Today, new video footage published by journalists from the Swiss media outlet SRF shows Croatian authorities engaged in the process of a collective expulsion. This video further increases the burden of proof against Croatian authorities who continue to deny their involvement in these illegal actions. This footage compliments previous video footage published in December by BVM demonstrating 54 collective expulsions, so-called push-backs, along the Croatian-Bosnian border.
In this new footage, 30 individuals heavily loaded with backpacks and blankets, escorted by several Croatian police officers can be seen as they pass a border-marker between Croatia and Bosnia, near Gradina (BiH). Over the course of two days, the journalists filmed four push-backs at this location, witnessing the return of around 70 individuals. Not only men, but also women and small children, can be seen as they are subjected to this unlawful behavior, far away from any official border crossing. In interviews conducted after the push-backs, the affected individuals describe Croatian officers ignoring their asylum claims, destroying their phones, stealing their money, threatening them, and forcing them towards the border as they were beaten with batons.
The push-backs that can be seen in the SRF footage do not follow formal return procedures and cannot be justified within the 2007 readmission agreement between the EU and Bosnia-Herzegovina. The only legal way to return people is through a readmission process at an official border crossing, after a readmission application had been made to Bosnian authorities.

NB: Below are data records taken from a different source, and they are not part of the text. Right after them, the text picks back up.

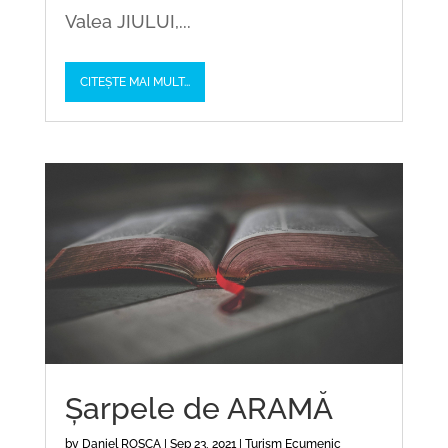
Valea JIULUI,...
CITEȘTE MAI MULT...
Șarpele de ARAMĂ
by
Daniel ROȘCA
|
Sep 23, 2021
|
Turism Ecumenic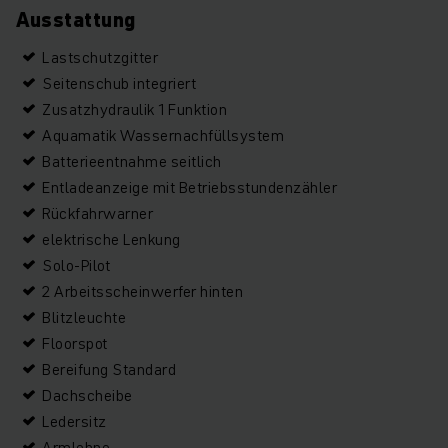
Ausstattung
Lastschutzgitter
Seitenschub integriert
Zusatzhydraulik 1 Funktion
Aquamatik Wassernachfüllsystem
Batterieentnahme seitlich
Entladeanzeige mit Betriebsstundenzähler
Rückfahrwarner
elektrische Lenkung
Solo-Pilot
2 Arbeitsscheinwerfer hinten
Blitzleuchte
Floorspot
Bereifung Standard
Dachscheibe
Ledersitz
Armlehne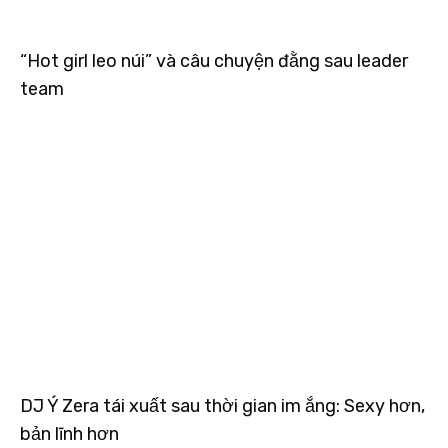
“Hot girl leo núi” và câu chuyện đằng sau leader
team
DJ Ý Zera tái xuất sau thời gian im ắng: Sexy hơn,
bản lĩnh hơn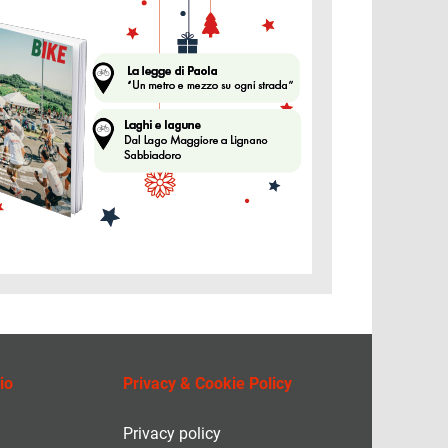
ine
io
Privacy & Cookie Policy
Privacy policy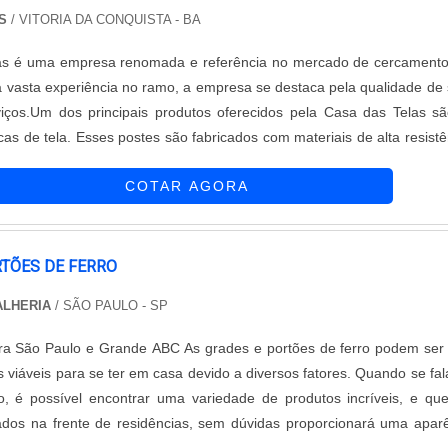
S
/ VITORIA DA CONQUISTA - BA
as é uma empresa renomada e referência no mercado de cercament
 vasta experiência no ramo, a empresa se destaca pela qualidade de
viços.Um dos principais produtos oferecidos pela Casa das Telas s
cas de tela. Esses postes são fabricados com materiais de alta resistê
bilidade e segurança para os cercamentos.Os postes para cercas de
COTAR AGORA
as são projetados para atender às necessidades dos clientes, seja
idenciais, comerciais ou industriais. Além disso, a empresa oferec
e de opções de postes, como postes de concreto, postes metálic
ra tratada, permitindo que os clientes escolham a melhor opção de a
RTÕES DE FERRO
rências e exigências.Além da qualidade dos produtos, a Casa das 
ALHERIA
/ SÃO PAULO - SP
taca pelo seu atendimento personalizado e comprometimento c
 clientes. A empresa conta com uma equipe de profissionais alta
ra São Paulo e Grande ABC As grades e portões de ferro podem se
ontos para auxiliar os clientes na escolha dos melhores postes para c
 viáveis para se ter em casa devido a diversos fatores. Quando se fa
ordo com suas necessidades e orçamento.Portanto, se você está em 
o, é possível encontrar uma variedade de produtos incríveis, e qu
 cercas de tela de qualidade e confiança, a Casa das Telas é a es
ados na frente de residências, sem dúvidas proporcionará uma apar
 reputação sólida no mercado de cercamentos do Brasil, a empre
ita e renovada. Onde estes itens podem ser utilizados: Casas;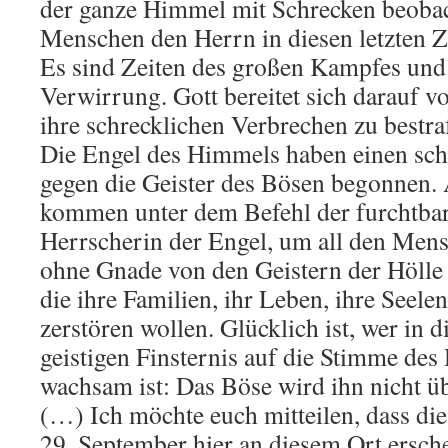
der ganze Himmel mit Schrecken beobac
Menschen den Herrn in diesen letzten Ze
Es sind Zeiten des großen Kampfes und
Verwirrung. Gott bereitet sich darauf v
ihre schrecklichen Verbrechen zu bestra
Die Engel des Himmels haben einen sc
gegen die Geister des Bösen begonnen. 
kommen unter dem Befehl der furchtba
Herrscherin der Engel, um all den Mens
ohne Gnade von den Geistern der Hölle 
die ihre Familien, ihr Leben, ihre Seele
zerstören wollen. Glücklich ist, wer in 
geistigen Finsternis auf die Stimme de
wachsam ist: Das Böse wird ihn nicht ü
(…) Ich möchte euch mitteilen, dass di
29. September hier an diesem Ort ersch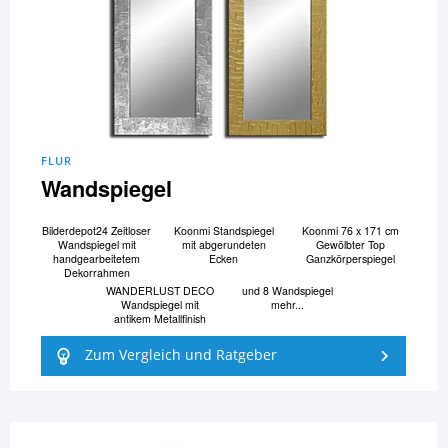
FLUR
Wandspiegel
Bilderdepot24 Zeitloser
Koonmi Standspiegel
Koonmi 76 x 171 cm
Wandspiegel mit
mit abgerundeten
Gewölbter Top
handgearbeitetem
Ecken
Ganzkörperspiegel
Dekorrahmen
WANDERLUST DECO
und 8 Wandspiegel
Wandspiegel mit
mehr...
antikem Metallfinish
Zum Vergleich und Ratgeber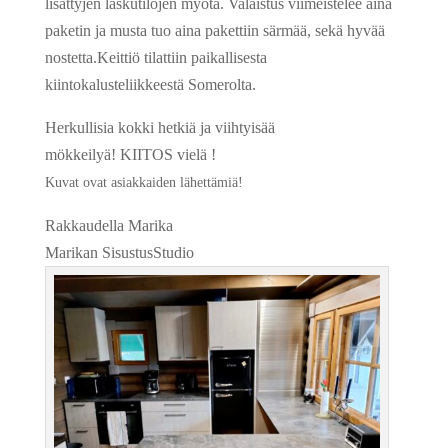
lisättyjen laskutilojen myötä. Valaistus viimeistelee aina
paketin ja musta tuo aina pakettiin särmää, sekä hyvää
nostetta.Keittiö tilattiin paikallisesta
kiintokalusteliikkeestä Somerolta.
Herkullisia kokki hetkiä ja viihtyisää
mökkeilyä! KIITOS vielä !
Kuvat ovat asiakkaiden lähettämiä!
Rakkaudella Marika
Marikan SisustusStudio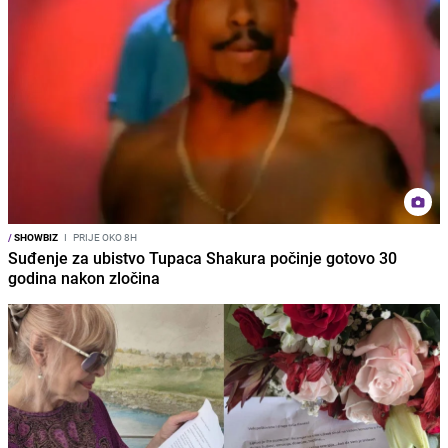
/
SHOWBIZ
I
PRIJE OKO 8H
Suđenje za ubistvo Tupaca Shakura počinje gotovo 30
godina nakon zločina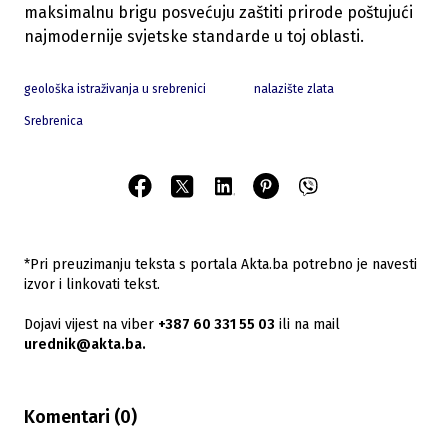
maksimalnu brigu posvećuju zaštiti prirode poštujući
najmodernije svjetske standarde u toj oblasti.
geološka istraživanja u srebrenici
nalazište zlata
Srebrenica
*Pri preuzimanju teksta s portala Akta.ba potrebno je navesti
izvor i linkovati tekst.
Dojavi vijest na viber
+387 60 331 55 03
ili na mail
urednik@akta.ba.
Komentari (
0
)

In failing to comply with these procedures, the Croatian authorities violated international law, most glaringly the prohibition of collective expulsions laid down in Article 4 of the Fourth Additional Protocol to the European Convention on Human Rights and Article 19 of the European Charter of Fundamental Rights. Similarly, the right to asylum, as agreed in the Geneva Convention on Refugees and Article 18 of the EU Charter of Fundamental Rights, is disregarded.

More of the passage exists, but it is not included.